*Work required*.
Every record below is to be retyped exactly, with any pictures left out.

++++ Working data ++++

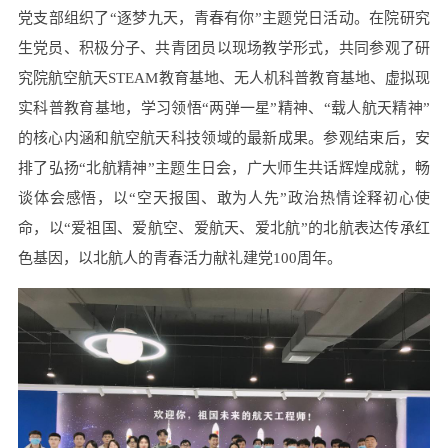
党支部组织了“逐梦九天，青春有你”主题党日活动。在院研究
生党员、积极分子、共青团员以现场教学形式，共同参观了研
究院航空航天STEAM教育基地、无人机科普教育基地、虚拟现
实科普教育基地，学习领悟“两弹一星”精神、“载人航天精神”
的核心内涵和航空航天科技领域的最新成果。参观结束后，安
排了弘扬“北航精神”主题生日会，广大师生共话辉煌成就，畅
谈体会感悟，以“空天报国、敢为人先”政治热情诠释初心使
命，以“爱祖国、爱航空、爱航天、爱北航”的北航表达传承红
色基因，以北航人的青春活力献礼建党100周年。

++++

*Result of this exercise*.
党支部组织了“逐梦九天，青春有你”主题党日活动。在院研究
生党员、积极分子、共青团员以现场教学形式，共同参观了研
究院航空航天STEAM教育基地、无人机科普教育基地、虚拟现
实科普教育基地，学习领悟“两弹一星”精神、“载人航天精神”
的核心内涵和航空航天科技领域的最新成果。参观结束后，安
排了弘扬“北航精神”主题生日会，广大师生共话辉煌成就，畅
谈体会感悟，以“空天报国、敢为人先”政治热情诠释初心使
命，以“爱祖国、爱航空、爱航天、爱北航”的北航表达传承红
色基因，以北航人的青春活力献礼建党100周年。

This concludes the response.